Segment Open
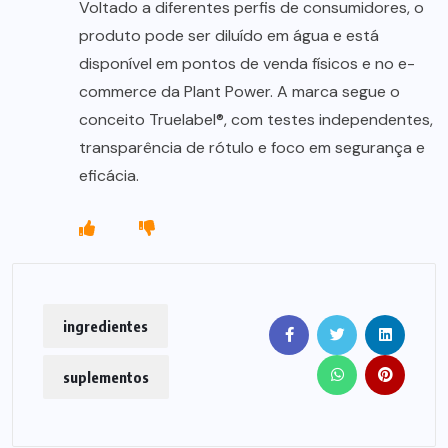
Voltado a diferentes perfis de consumidores, o
produto pode ser diluído em água e está
disponível em pontos de venda físicos e no e-
commerce da Plant Power. A marca segue o
conceito Truelabel®, com testes independentes,
transparência de rótulo e foco em segurança e
eficácia.
ingredientes
suplementos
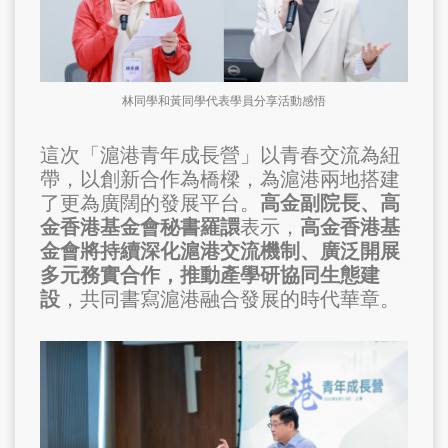
林同學和黃同學代表學員分享活動感悟
這次「滬港青年成長營」以青春交流為紐
帶，以創新合作為橋樑，為滬港兩地搭建
了更為廣闊的發展平台。
高金副院長、
高
金香港基金會秘書
羅譞
表示，
高金香港基
金會將持續深化滬港交流機制、廣泛開展
多元務實合作，推動產學研協同生態建
設
，共同書寫滬港融合發展的時代華章。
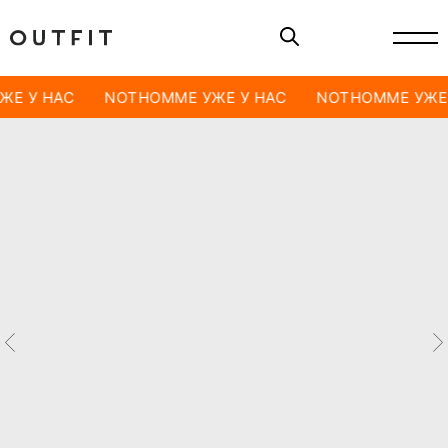
ЖЕ У НАС
NOTHOMME УЖЕ У НАС
NOTHOMME УЖЕ 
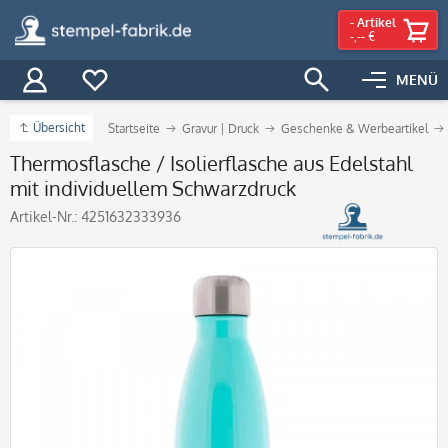
-
Artikel
-,-- €
MENÜ
Übersicht
Startseite
Gravur | Druck
Geschenke & Werbeartikel
Thermosflasche / Isolierflasche aus Edelstahl
mit individuellem Schwarzdruck
Artikel-Nr.:
4251632333936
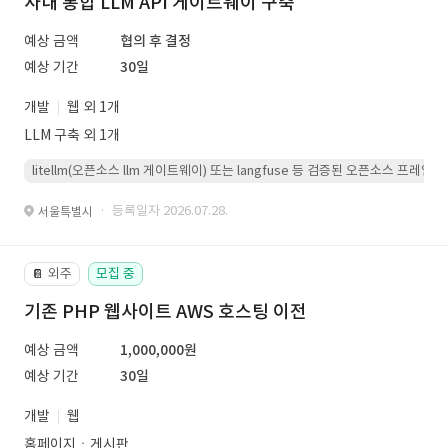
사내 통합 LLM API 게이트웨이 구축
예상 금액
협의 후 결정
예상 기간
30일
개발
웹 외 1개
LLM 구축 외 1개
litellm(오픈소스 llm 게이트웨이) 또는 langfuse 등 검증된 오픈소스 프
· 등록일자 2026.07.28.
서울특별시
외주
모집 중
📔
기존 PHP 웹사이트 AWS 호스팅 이전
예상 금액
1,000,000원
예상 기간
30일
개발
웹
홈페이지ㆍ게시판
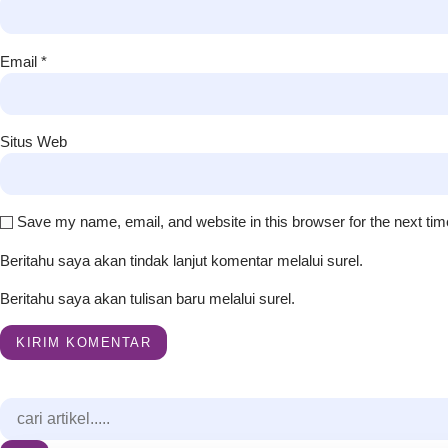
Email
*
Situs Web
Save my name, email, and website in this browser for the next ti
Beritahu saya akan tindak lanjut komentar melalui surel.
Beritahu saya akan tulisan baru melalui surel.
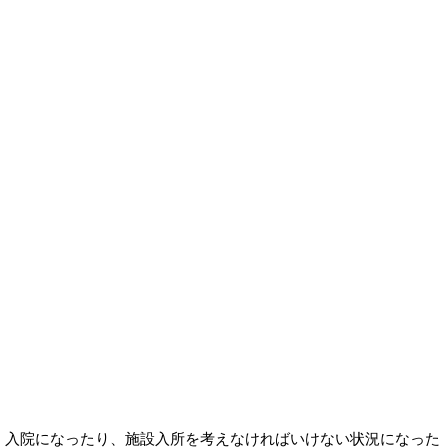
入院になったり、施設入所を考えなければいけない状況になった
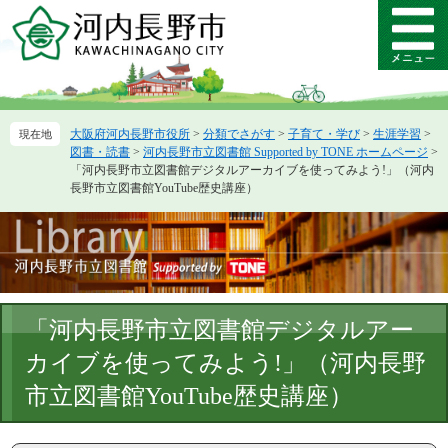
ペ
メ
ー
ニ
メ
ジ
ュ
ニ
の
ー
ュ
先
を
ー
頭
飛
大阪府河内長野市役所
>
分類でさがす
>
子育て・学び
>
生涯学習
>
で
ば
図書・読書
>
河内長野市立図書館 Supported by TONE ホームページ
>
す。
し
「河内長野市立図書館デジタルアーカイブを使ってみよう!」（河内
て
長野市立図書館YouTube歴史講座）
本
文
へ
本
「河内長野市立図書館デジタルアー
文
カイブを使ってみよう!」（河内長野
市立図書館YouTube歴史講座）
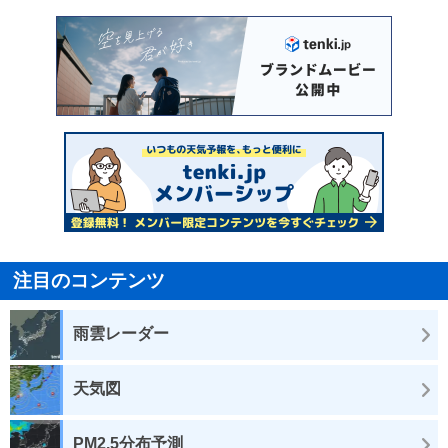
注目のコンテンツ
雨雲レーダー
天気図
PM2.5分布予測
Segment Closed
Directions for this task » Lines above that contain the string "melalui" make up the answer.

Output for this exercise »
Beritahu saya akan tindak lanjut komentar melalui surel.
Beritahu saya akan tulisan baru melalui surel.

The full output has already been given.